From mboxrd@z Thu Jan  1 00:00:00 1970
Return-Path: <linux-kernel-owner@vger.kernel.org>
Received: (majordomo@vger.kernel.org) by vger.kernel.org via listexpand
        id S1754152AbdBGMRz (ORCPT <rfc822;w@1wt.eu>);
        Tue, 7 Feb 2017 07:17:55 -0500
Received: from mx2.suse.de ([195.135.220.15]:34454 "EHLO mx2.suse.de"
        rhost-flags-OK-OK-OK-OK) by vger.kernel.org with ESMTP
        id S1753894AbdBGMRx (ORCPT <rfc822;linux-kernel@vger.kernel.org>);
        Tue, 7 Feb 2017 07:17:53 -0500
Date: Tue, 7 Feb 2017 13:17:45 +0100
From: Michal Hocko <mhocko@kernel.org>
To: vinayak menon <vinayakm.list@gmail.com>
Cc: Vinayak Menon <vinmenon@codeaurora.org>,
        Andrew Morton <akpm@linux-foundation.org>,
        Johannes Weiner <hannes@cmpxchg.org>, mgorman@techsingularity.net,
        vbabka@suse.cz, Rik van Riel <riel@redhat.com>, vdavydov.dev@gmail.com,
        anton.vorontsov@linaro.org, Minchan Kim <minchan@kernel.org>,
        shashim@codeaurora.org, "linux-mm@kvack.org" <linux-mm@kvack.org>,
        linux-kernel@vger.kernel.org
Subject: Re: [PATCH 1/2 v4] mm: vmscan: do not pass reclaimed slab to
 vmpressure
Message-ID: <20170207121744.GM5065@dhcp22.suse.cz>
References: <1486383850-30444-1-git-send-email-vinmenon@codeaurora.org>
 <20170206125240.GB10298@dhcp22.suse.cz>
 <CAOaiJ-=ovwZ53nqNLRtP=sCY=+4s1-1r_soBXvam42bxDeUdAQ@mail.gmail.com>
 <20170207081002.GB5065@dhcp22.suse.cz>
 <CAOaiJ-ndDnkm2qL0M9gqhnR8szzDxiRG2_KkaYAM+9hAkq_m5A@mail.gmail.com>
MIME-Version: 1.0
Content-Type: text/plain; charset=us-ascii
Content-Disposition: inline
In-Reply-To: <CAOaiJ-ndDnkm2qL0M9gqhnR8szzDxiRG2_KkaYAM+9hAkq_m5A@mail.gmail.com>
User-Agent: Mutt/1.6.0 (2016-04-01)
Sender: linux-kernel-owner@vger.kernel.org
List-ID: <linux-kernel.vger.kernel.org>
X-Mailing-List: linux-kernel@vger.kernel.org

On Tue 07-02-17 16:39:15, vinayak menon wrote:
> On Tue, Feb 7, 2017 at 1:40 PM, Michal Hocko <mhocko@kernel.org> wrote:
> > On Mon 06-02-17 20:40:10, vinayak menon wrote:
> >> On Mon, Feb 6, 2017 at 6:22 PM, Michal Hocko <mhocko@kernel.org> wrote:
[...]
> >> > It would be also more than useful to say how much the slab reclaim
> >> > really contributed.
> >>
> >> The 70% less events is caused by slab reclaim being added to
> >> vmpressure, which is confirmed by running the test with and without
> >> the fix.  But it is hard to say the effect on reclaim stats is caused
> >> by this problem because, the lowmemorykiller can be written with
> >> different heuristics to make the reclaim look better.
> >
> > Exactly! And this is why I am not still happy with the current
> > justification of this patch. It seems to be tuning for a particular
> > consumer of vmpressure events. Others might depend on a less pessimistic
> > events because we are making some progress afterall. Being more
> > pessimistic can lead to premature oom or other performance related
> > decisions and that is why I am not happy about that.
> >
> > Btw. could you be more specific about your particular test? What is
> > desired/acceptable result?
>
> The test opens multiple applications on android in a sequence and
> then repeats this for N times. Time taken to launch the application
> is measured. With and without the patch the deviation is seen in the
> launch latencies. The launch latency diff is caused by the lesser
> number of kills (because of vmpressure difference).

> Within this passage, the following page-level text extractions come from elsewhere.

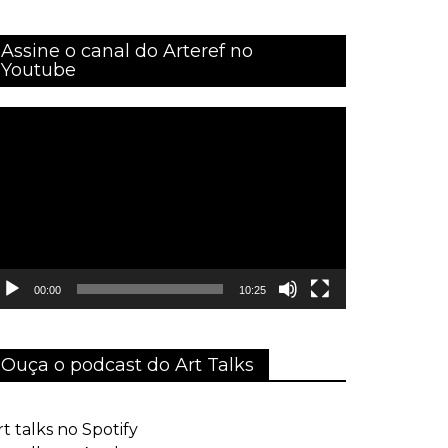
Assine o canal do Arteref no
Youtube
ocador
e
ídeo
00:00
10:25
Ouça o podcast do Art Talks
rt talks no Spotify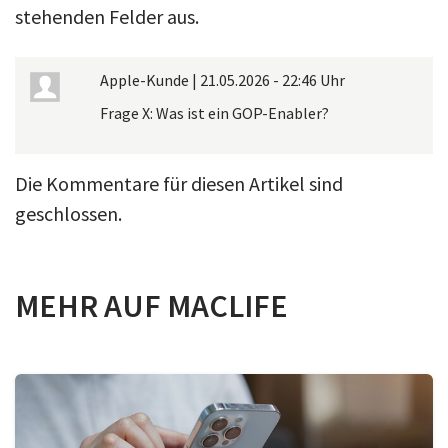
stehenden Felder aus.
Apple-Kunde
|
21.05.2026 - 22:46 Uhr
Frage X: Was ist ein GOP-Enabler?
Die Kommentare für diesen Artikel sind
geschlossen.
MEHR AUF MACLIFE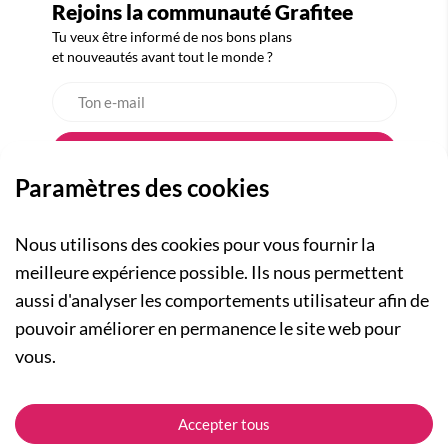
Rejoins la communauté Grafitee
Tu veux être informé de nos bons plans
et nouveautés avant tout le monde ?
Paramètres des cookies
Nous utilisons des cookies pour vous fournir la
meilleure expérience possible. Ils nous permettent
aussi d'analyser les comportements utilisateur afin de
A PROPOS
pouvoir améliorer en permanence le site web pour
Qui sommes-nous ?
NOS RUBRIQUES
vous.
Actualités
Collection Homme
Nos engagements
ASSISTANCE
Collection Femme
Accepter tous
Carte cadeau
Suivre ma commande
Collection Enfants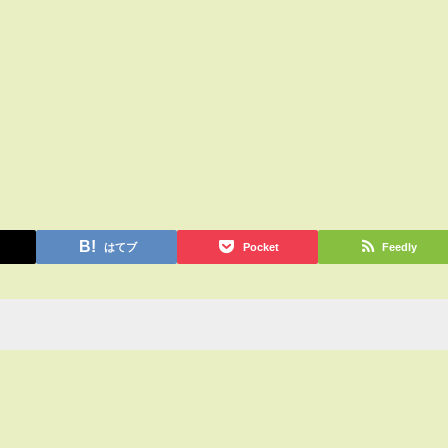
はてブ
Pocket
Feedly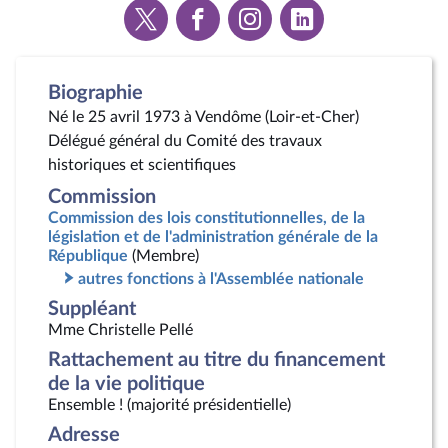
Voir
Voir
Voir
Voir
la
la
la
la
page
page
page
page
Twitter
Facebook
Instagram
Linkedin
Biographie
Né le 25 avril 1973 à Vendôme (Loir-et-Cher)
Délégué général du Comité des travaux
historiques et scientifiques
Commission
Commission des lois constitutionnelles, de la
législation et de l'administration générale de la
République
(Membre)
autres fonctions à l'Assemblée nationale
Suppléant
Mme Christelle Pellé
Rattachement au titre du financement
de la vie politique
Ensemble ! (majorité présidentielle)
Adresse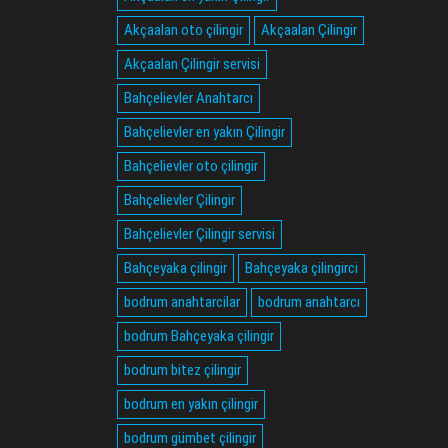
Akçaalan oto çilingir
Akçaalan Çilingir
Akçaalan Çilingir servisi
Bahçelievler Anahtarcı
Bahçelievler en yakın Çilingir
Bahçelievler oto çilingir
Bahçelievler Çilingir
Bahçelievler Çilingir servisi
Bahçeyaka çilingir
Bahçeyaka çilingirci
bodrum anahtarcilar
bodrum anahtarcı
bodrum Bahçeyaka çilingir
bodrum bitez çilingir
bodrum en yakın çilingir
bodrum gümbet çilingir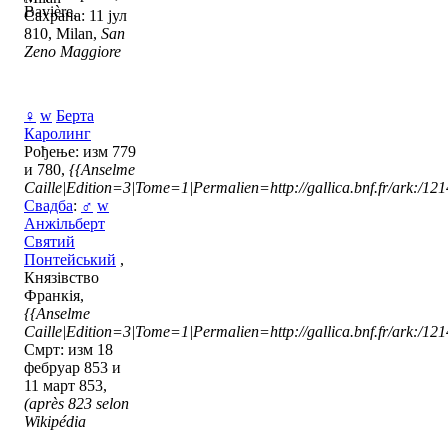
Bavière,
Сахрана: 11 јул
810, Milan,
San
Zeno Maggiore
♀
w
Берта
Каролинг
Рођење: изм 779
и 780,
{{Anselme
Caille|Edition=3|Tome=1|Permalien=http://gallica.bnf.fr/ark:/1
Свадба
:
♂
w
Анжільберт
Святий
Понтейський
,
Князівство
Франкія,
{{Anselme
Caille|Edition=3|Tome=1|Permalien=http://gallica.bnf.fr/ark:/1
Смрт: изм 18
фебруар 853 и
11 март 853,
(après 823 selon
Wikipédia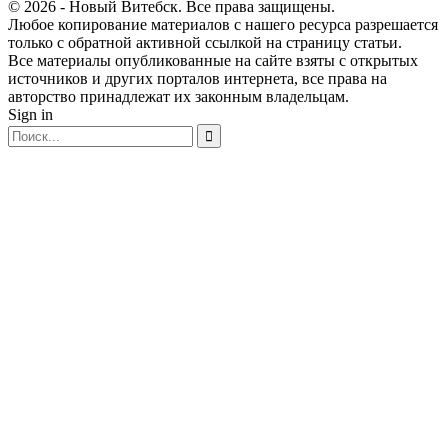
© 2026 - Новый Витебск. Все права защищены.
Любое копирование материалов с нашего ресурса разрешается
только с обратной активной ссылкой на страницу статьи.
Все материалы опубликованные на сайте взяты с открытых
источников и других порталов интернета, все права на
авторство принадлежат их законным владельцам.
Sign in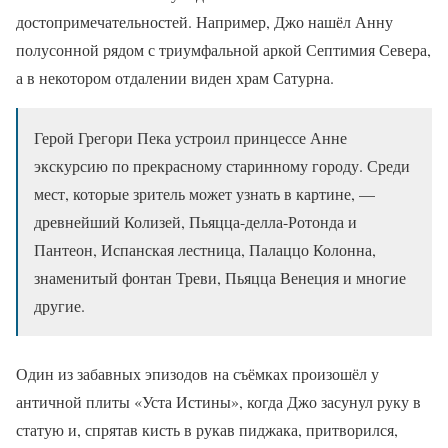
достопримечательностей. Например, Джо нашёл Анну
полусонной рядом с триумфальной аркой Септимия Севера,
а в некотором отдалении виден храм Сатурна.
Герой Грегори Пека устроил принцессе Анне
экскурсию по прекрасному старинному городу. Среди
мест, которые зритель может узнать в картине, —
древнейший Колизей, Пьяцца-делла-Ротонда и
Пантеон, Испанская лестница, Палаццо Колонна,
знаменитый фонтан Треви, Пьяцца Венеция и многие
другие.
Один из забавных эпизодов на съёмках произошёл у
античной плиты «Уста Истины», когда Джо засунул руку в
статую и, спрятав кисть в рукав пиджака, притворился,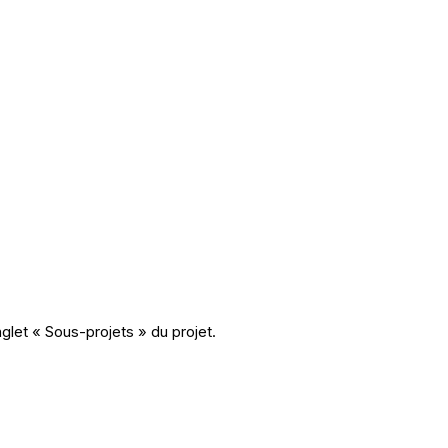
nglet « Sous-projets » du projet.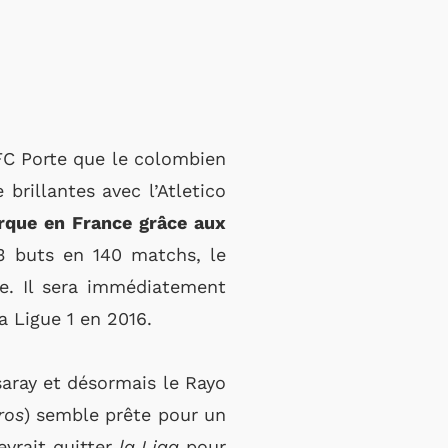
 FC Porte que le colombien
brillantes avec l’Atletico
rque en France grâce aux
3 buts en 140 matchs, le
ne. Il sera immédiatement
 Ligue 1 en 2016.
saray et désormais le Rayo
ros
) semble prête pour un
evrait quitter
la
Liga
pour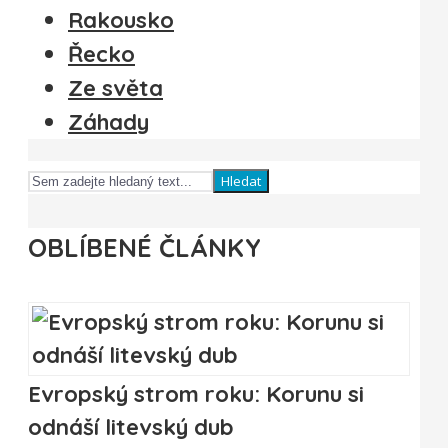
Rakousko
Řecko
Ze světa
Záhady
Hledat
OBLÍBENÉ ČLÁNKY
Evropský strom roku: Korunu si
odnáší litevský dub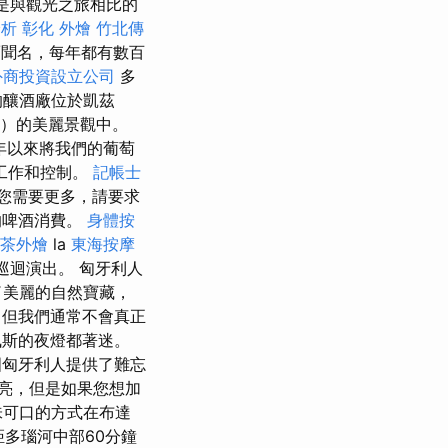
醫是與觀光之旅相比的
分析
彰化 外燴
竹北傳
聞名，每年都有數百
外商投資設立公司
多
的釀酒廠位於凱茲
ony）的美麗景觀中。
年以來將我們的葡萄
工作和控制。
記帳士
您需要更多，請要求
的啤酒消費。
身體按
茶外燴
la
東海按摩
的巡迴演出。 匈牙利人
了美麗的自然寶藏，
但我們通常不會真正
佩斯的夜燈都著迷。
國匈牙利人提供了難忘
亮，但是如果您想加
味可口的方式在布達
多瑙河中部60分鐘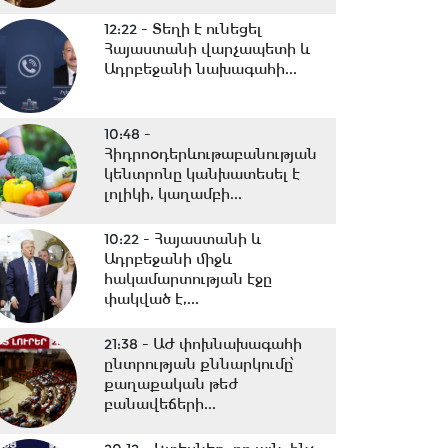
12:22 -
Տեղի է ունեցել
Հայաստանի վարչապետի և
Ադրբեջանի նախագահի...
10:48 -
Հիդրոօդերևութաբանության
կենտրոնը կանխատեսել է
լոլիկի, կաղամբի...
10:22 -
Հայաստանի և
Ադրբեջանի միջև
հակամարտության էջը
փակված է,...
21:38 -
ԱԺ փոխնախագահի
ընտրության քննարկումը՝
քաղաքական թեժ
բանավեճերի...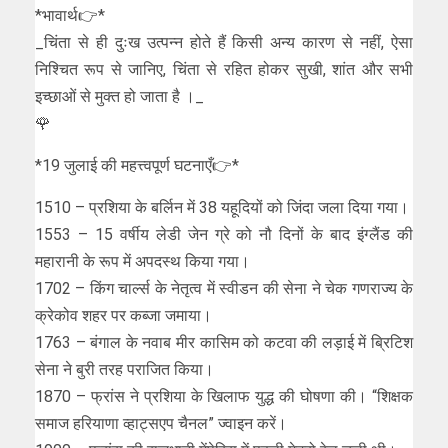
*भावार्थ👉*
_चिंता से ही दुःख उत्पन्न होते हैं किसी अन्य कारण से नहीं, ऐसा
निश्चित रूप से जानिए, चिंता से रहित होकर सुखी, शांत और सभी
इच्छाओं से मुक्त हो जाता है ।_
🌹
*19 जुलाई की महत्त्वपूर्ण घटनाएँ👉*
1510 – प्रशिया के बर्लिन में 38 यहूदियों को जिंदा जला दिया गया।
1553 – 15 वर्षीय लेडी जेन ग्रे को नौ दिनों के बाद इंग्लैंड की
महारानी के रूप में अपदस्थ किया गया।
1702 – किंग चार्ल्स के नेतृत्व में स्वीडन की सेना ने चेक गणराज्य के
क्रेकोव शहर पर कब्जा जमाया।
1763 – बंगाल के नवाब मीर कासिम को कटवा की लड़ाई में ब्रिटिश
सेना ने बुरी तरह पराजित किया।
1870 – फ्रांस ने प्रशिया के खिलाफ युद्ध की घोषणा की। “शिक्षक
समाज हरियाणा व्हाट्सएप चैनल” ज्वाइन करें।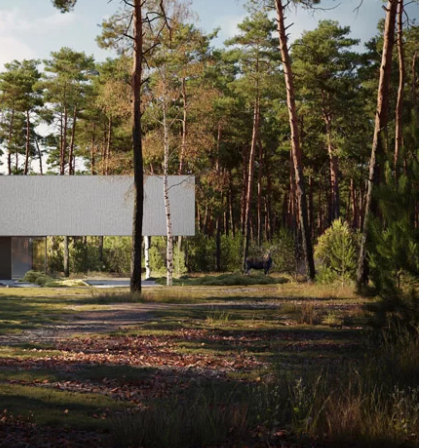
Oryginalne wnętrza pełne
wyrazistych akcentów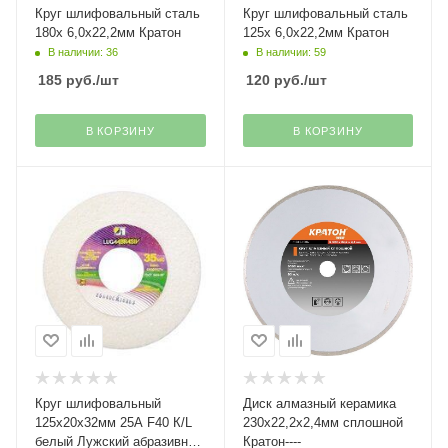
Круг шлифовальный сталь
Круг шлифовальный сталь
180х 6,0х22,2мм Кратон
125х 6,0х22,2мм Кратон
В наличии: 36
В наличии: 59
185
руб.
/шт
120
руб.
/шт
В КОРЗИНУ
В КОРЗИНУ
Круг шлифовальный
Диск алмазный керамика
125х20х32мм 25А F40 К/L
230х22,2х2,4мм сплошной
белый Лужский абразивный
Кратон----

So this is basically lmk throughput test. Is this representative enough
to make any decisions?

> >> The issue we see
> >> in the above reclaim stats is entirely because of task kills being
> >> delayed. That is the reason why I did not include the vmstat stats in
> >> the changelog in the earlier versions.
> >>
> >> >
> >> >> This is a regression introduced by commit 6b4f7799c6a5 ("mm: vmscan:
> >> >> invoke slab shrinkers from shrink_zone()").
> >> >
> >> > I am not really sure this is a regression, though. Maybe your heuristic
> >> > which consumes events is just too fragile?
> >> >
> >> Yes it could be. A different kind of lowmemorykiller may not show up
> >> this issue at all. In my opinion the regression here is the difference
> >> in vmpressure values and thus the vmpressure events because of passing
> >> slab reclaimed pages to vmpressure without considering the scanned
> >> pages and cost model.
> >> So would it be better to drop the vmstat data from changelog ?
> >
> > No! The main question is whether being more pessimistic and report
> > higher reclaim levels really does make sense even when there is a slab
> > reclaim progress. This hasn't been explained and I _really_ do not like
> > a patch which optimizes for a particular consumer of events.
> >
> > I understand that the change of the behavior is unexpeted and that
> > might be reason to revert to the original one. But if this is the only
> > reasonable way to go I would, at least, like to understand what is going
> > on here. Why cannot your lowmemorykiller cope with the workload? Why
> > starting to kill sooner (at the time when the slab still reclaims enough
> > pages to report lower critical events) helps to pass your test. Maybe it
> > is the implementation of the lmk which needs to be changed because it
> > has some false expectations? Or the memory reclaim just behaves in an
> > unpredictable manner?
>
> Say if 4.4 had actually implemented page based shrinking model for
> slab and included the correct scanned and reclaimed to vmpressure
> considering the cost model, then it is all fine and behavior
> difference if any shown by a vmpressure client need to be fixed. But
> as I understand, the case here is different.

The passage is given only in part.